Neu-Ulm Windsbacher Knabenchor: Ein Abend voller Glücksmomente

Eine phänomenale sängerische Leistung boten die Windsbacher Knaben am Samstag in der Petruskirche.
Eine phänomenale sängerische Leistung boten die Windsbacher Knaben am Samstag in der Petruskirche. © Foto: Matthias Kessler
Neu-Ulm / BURKHARD SCHÄFER 29.02.2016
Der Windsbacher Knabenchor begeisterte am Samstag in der Neu-Ulmer Petruskirche mit einem ebenso stimmigen wie perfekt inszenierten Programm.

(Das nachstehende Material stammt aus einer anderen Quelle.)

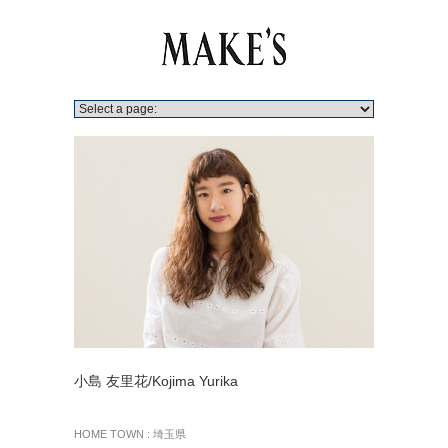
小島 友里花/Kojima Yurika
HOME TOWN : 埼玉県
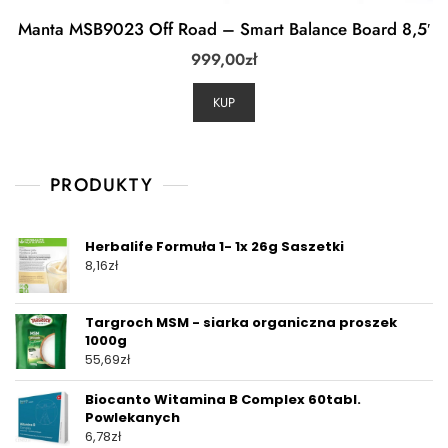
Manta MSB9023 Off Road – Smart Balance Board 8,5′
999,00
zł
KUP
PRODUKTY
Herbalife Formuła 1- 1x 26g Saszetki
8,16
zł
Targroch MSM - siarka organiczna proszek
1000g
55,69
zł
Biocanto Witamina B Complex 60tabl.
Powlekanych
6,78
zł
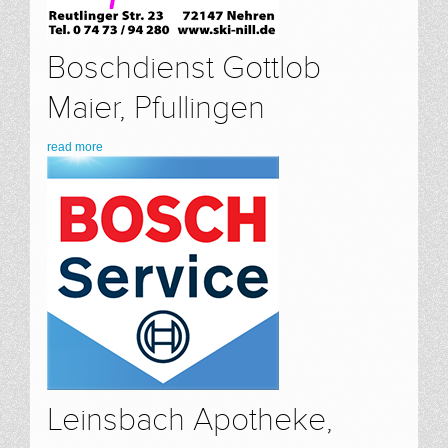
Boschdienst Gottlob
Maier, Pfullingen
read more
Leinsbach Apotheke,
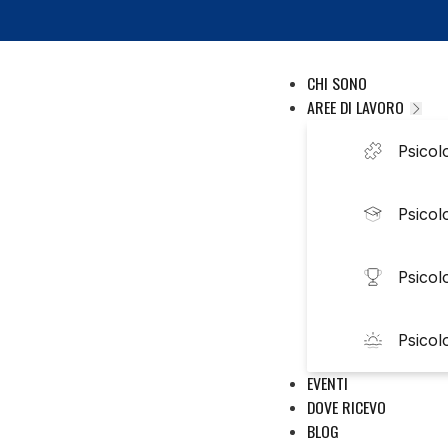
CHI SONO
AREE DI LAVORO
Psicolo
Psicol
Psicol
Psicol
EVENTI
DOVE RICEVO
BLOG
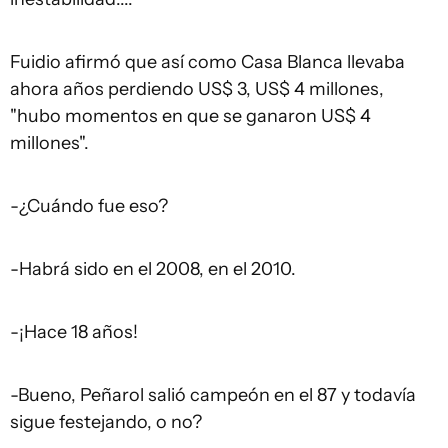
Fuidio afirmó que así como Casa Blanca llevaba
ahora años perdiendo US$ 3, US$ 4 millones,
"hubo momentos en que se ganaron US$ 4
millones".
-¿Cuándo fue eso?
-Habrá sido en el 2008, en el 2010.
-¡Hace 18 años!
-Bueno, Peñarol salió campeón en el 87 y todavía
sigue festejando, o no?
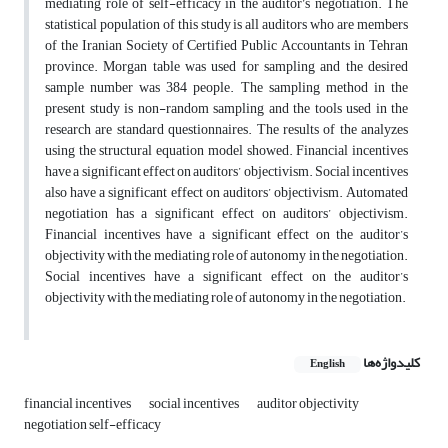
mediating role of self-efficacy in the auditor’s negotiation. The
statistical population of this study is all auditors who are members
of the Iranian Society of Certified Public Accountants in Tehran
province. Morgan table was used for sampling and the desired
sample number was 384 people. The sampling method in the
present study is non-random sampling and the tools used in the
research are standard questionnaires. The results of the analyzes
using the structural equation model showed. Financial incentives
have a significant effect on auditors’ objectivism. Social incentives
also have a significant effect on auditors’ objectivism. Automated
negotiation has a significant effect on auditors’ objectivism.
Financial incentives have a significant effect on the auditor’s
objectivity with the mediating role of autonomy in the negotiation.
Social incentives have a significant effect on the auditor’s
objectivity with the mediating role of autonomy in the negotiation.
کلیدواژه‌ها
English
financial incentives
social incentives
auditor objectivity
negotiation self-efficacy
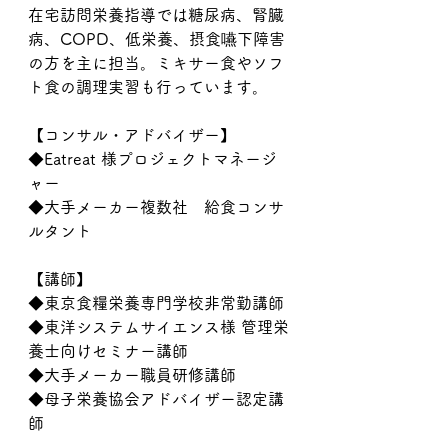
在宅訪問栄養指導では糖尿病、腎臓
病、COPD、低栄養、摂食嚥下障害
の方を主に担当。ミキサー食やソフ
ト食の調理実習も行っています。
【コンサル・アドバイザー】
◆Eatreat 様プロジェクトマネージ
ャー
◆大手メーカー複数社　給食コンサ
ルタント
【講師】
◆東京食糧栄養専門学校非常勤講師
◆東洋システムサイエンス様 管理栄
養士向けセミナー講師
◆大手メーカー職員研修講師
◆母子栄養協会アドバイザー認定講
師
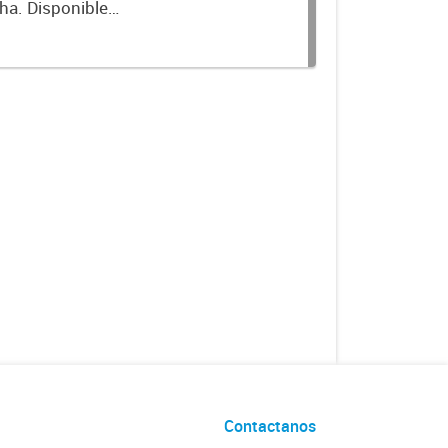
cha. Disponible
Contactanos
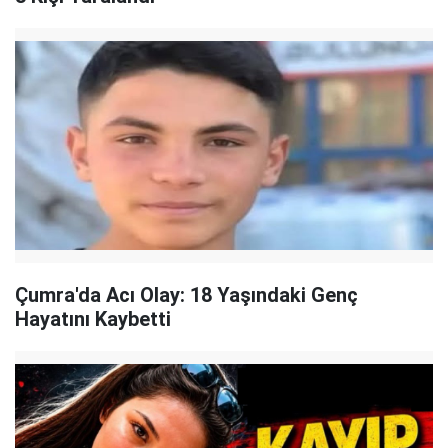
Çumra'da Acı Olay: 18 Yaşındaki Genç
Hayatını Kaybetti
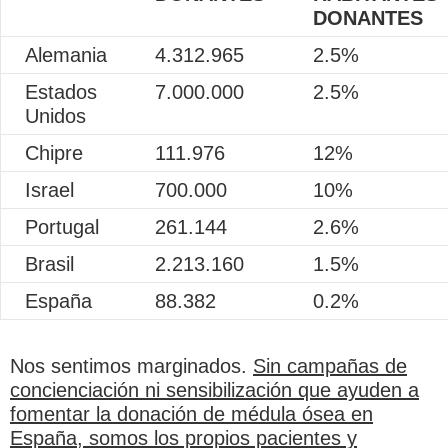
DONANTES
Alemania
4.312.965
2.5%
Estados
7.000.000
2.5%
Unidos
Chipre
111.976
12%
Israel
700.000
10%
Portugal
261.144
2.6%
Brasil
2.213.160
1.5%
España
88.382
0.2%
Nos sentimos marginados.
Sin campañas de
concienciación ni sensibilización que ayuden a
fomentar la donación de médula ósea en
España, somos los propios pacientes y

"Dies ist ein großes Konzert - schon bevor es angefangen hat." Karin Schedler, Pfarrerin der im neuen Glanz strahlenden Petruskirche, stand bei ihren Begrüßungsworten die Vorfreude deutlich ins Gesicht geschrieben. Man habe sich dieses Konzert zum Ende der Baumaßnahmen geleistet, "richtiger gesagt: zur Halbzeit". Und sie bat um Verständnis dafür, dass die Hauptorgel zum Schutz vor Baustaub noch luftdicht versiegelt bleiben müsse und Organist Oliver Scheffels stattdessen die Digitalorgel spiele.

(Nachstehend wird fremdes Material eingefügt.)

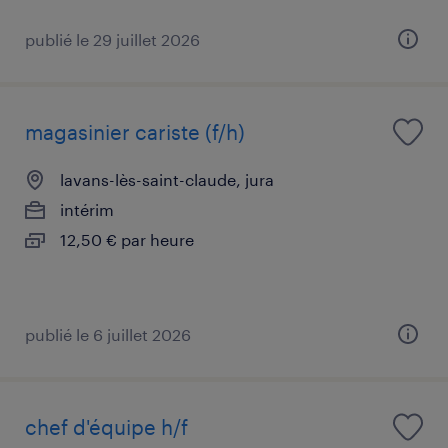
publié le 29 juillet 2026
magasinier cariste (f/h)
lavans-lès-saint-claude, jura
intérim
12,50 € par heure
publié le 6 juillet 2026
chef d'équipe h/f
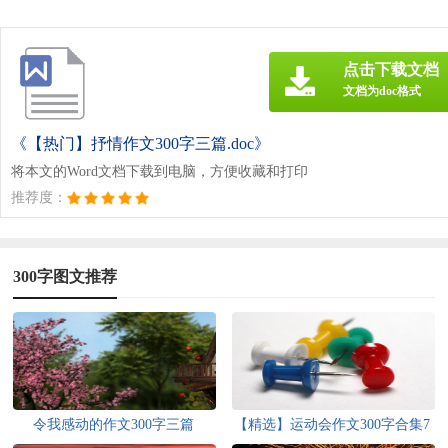
点击下载文档
文档为doc格式
《【热门】抒情作文300字三篇.doc》
将本文的Word文档下载到电脑，方便收藏和打印
推荐度：
300字图文推荐
令我感动的作文300字三篇
【精选】运动会作文300字合集7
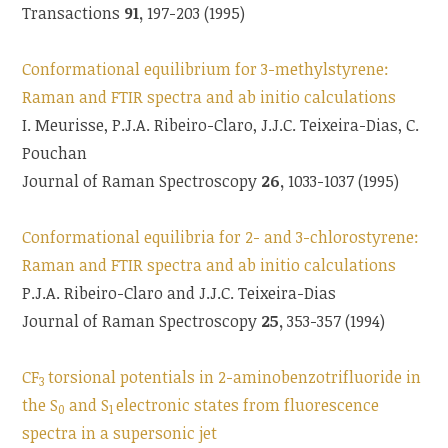
Transactions
91,
197-203 (1995)
Conformational equilibrium for 3-methylstyrene:
Raman and FTIR spectra and ab initio calculations
I. Meurisse, P.J.A. Ribeiro-Claro, J.J.C. Teixeira-Dias, C.
Pouchan
Journal of Raman Spectroscopy
26,
1033-1037 (1995)
Conformational equilibria for 2- and 3-chlorostyrene:
Raman and FTIR spectra and ab initio calculations
P.J.A. Ribeiro-Claro and J.J.C. Teixeira-Dias
Journal of Raman Spectroscopy
25,
353-357 (1994)
CF
torsional potentials in 2-aminobenzotrifluoride in
3
the S
and S
electronic states from fluorescence
0
1
spectra in a supersonic jet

Mit Vorschusslorbeeren ist es ja immer so eine Sache, aber im Fall des Windsbacher Knabenchors und seines Leiters Martin Lehmann hatte Schedler eher noch unter- als übertrieben. Denn es war nicht nur ein großes, es war ein herausragendes, ja grandioses Konzert, das das 1946 gegründete Ensemble in Neu-Ulm bot. Dabei war es gar nicht einmal nur die phänomenale sängerische Leistung der Knaben, die den Abend zu einem unvergesslichen Ereignis werden ließ. Vor allem war es das bis auf den i-Punkt dramaturgisch stimmige Programm selbst, das die Zuhörer in den Bann zog.

"Geistliche a-cappella-Chormusik und Orgelwerke aus verschiedenen Epochen", so das eher nüchtern klingende Motto des Abends. Eröffnet wurde das Konzert vom Organisten, der mit der "Toccata" von Johann Staden für die erste positive Überraschung sorge, als er der so gar nicht nach einem "Ausweichinstrument" klingenden, sondern rundum wohltönenden Digitalorgel die ersten Klänge entlockte.

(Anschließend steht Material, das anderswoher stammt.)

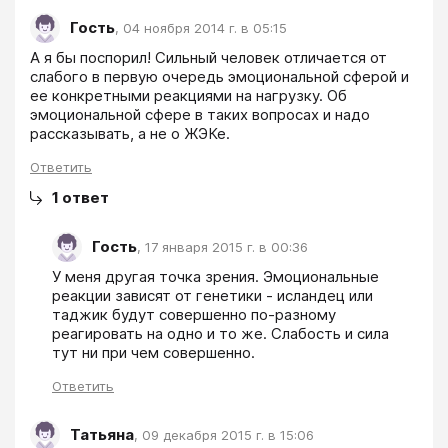
Гость
,
04 ноября 2014 г. в 05:15
А я бы поспорил! Сильный человек отличается от 
слабого в первую очередь эмоциональной сферой и 
ее конкретными реакциями на нагрузку. Об 
эмоциональной сфере в таких вопросах и надо 
рассказывать, а не о ЖЭКе. 
Ответить
1
ответ
Гость
,
17 января 2015 г. в 00:36
У меня другая точка зрения. Эмоциональные 
реакции зависят от генетики - исландец или 
таджик будут совершенно по-разному 
реагировать на одно и то же. Слабость и сила 
тут ни при чем совершенно.  
Ответить
Татьяна
,
09 декабря 2015 г. в 15:06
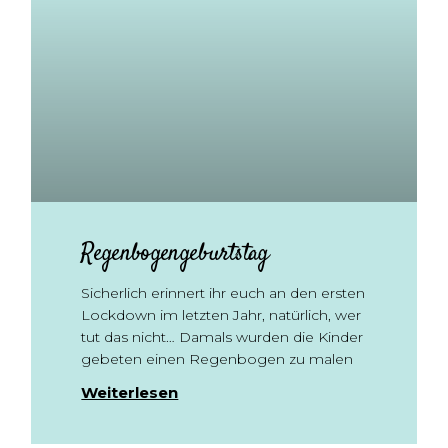
Regenbogengeburtstag
Sicherlich erinnert ihr euch an den ersten
Lockdown im letzten Jahr, natürlich, wer
tut das nicht… Damals wurden die Kinder
gebeten einen Regenbogen zu malen
Weiterlesen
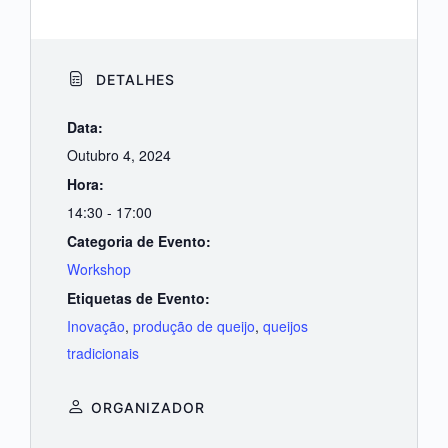
DETALHES
Data:
Outubro 4, 2024
Hora:
14:30 - 17:00
Categoria de Evento:
Workshop
Etiquetas de Evento:
Inovação
,
produção de queijo
,
queijos
tradicionais
ORGANIZADOR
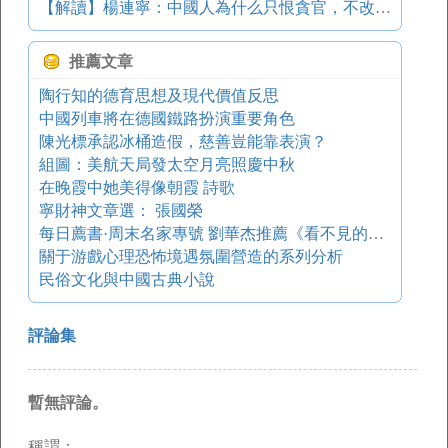
【解讀】楊連寧：中國人為什么只恨貪官，不改制度？
推薦文章
陶行知的德育思想及現代價值反思
中國列車將在德國鐵路扮演重要角色
陳光標承認冰桶造假，慈善豈能靠表演？
組圖：美航天局發太空月亮照慶中秋
在晚霞中她美得像朝霞 詩歌
寧財神文章選： 張國榮
每日薦書·周末名家專號 劉華杰推薦《看不見的森林》：一米見方森林的秘密
關于游戲心理恐怖境遇氛圍營造的系列分析
民俗文化與中國古典小說
評論集
暫無評論。
稱謂：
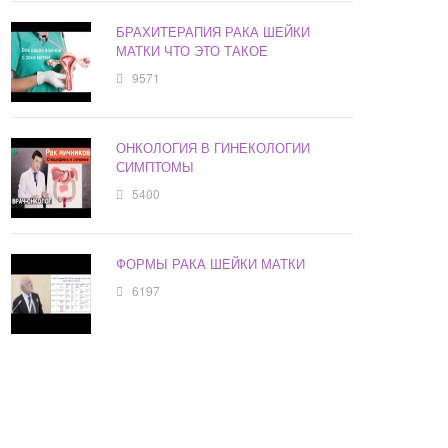
БРАХИТЕРАПИЯ РАКА ШЕЙКИ
МАТКИ ЧТО ЭТО ТАКОЕ
9571
ОНКОЛОГИЯ В ГИНЕКОЛОГИИ
СИМПТОМЫ
5400
ФОРМЫ РАКА ШЕЙКИ МАТКИ
6197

Als erstes - und auch letztes - Chorstück hatten die Windsbacher je ein "Pater noster" aufs Programm gesetzt. Zum stimmlichen Auftakt das von Johann Erasmus Kindermann, komponiert um 1640, und zum Beschluss eines aus dem 20. Jahrhundert, verfasst von Max Baumann. Im Zentrum dieses weit gespannten Rahmens stand aber ein Komponist, dessen Todestag sich 2016 zum 100. Male jährt, und der das Chormusik-Repertoire um wahre Schätze bereichert hat: Max Reger. Drei Werke aus seinen "Acht geistlichen Gesängen", op. 138, waren zu hören, zunächst die beiden Motetten "Morgengesang" und "Unser lieben Frauen Traum", dann das fünfstimmige Agnus Dei "O Lamm Gottes, unschüldig", dessen letzte Zeile "erbarm dich unser, o Jesu" so lupenrein und innig intoniert wurde, dass es einem schier die Tränen in die Augen trieb.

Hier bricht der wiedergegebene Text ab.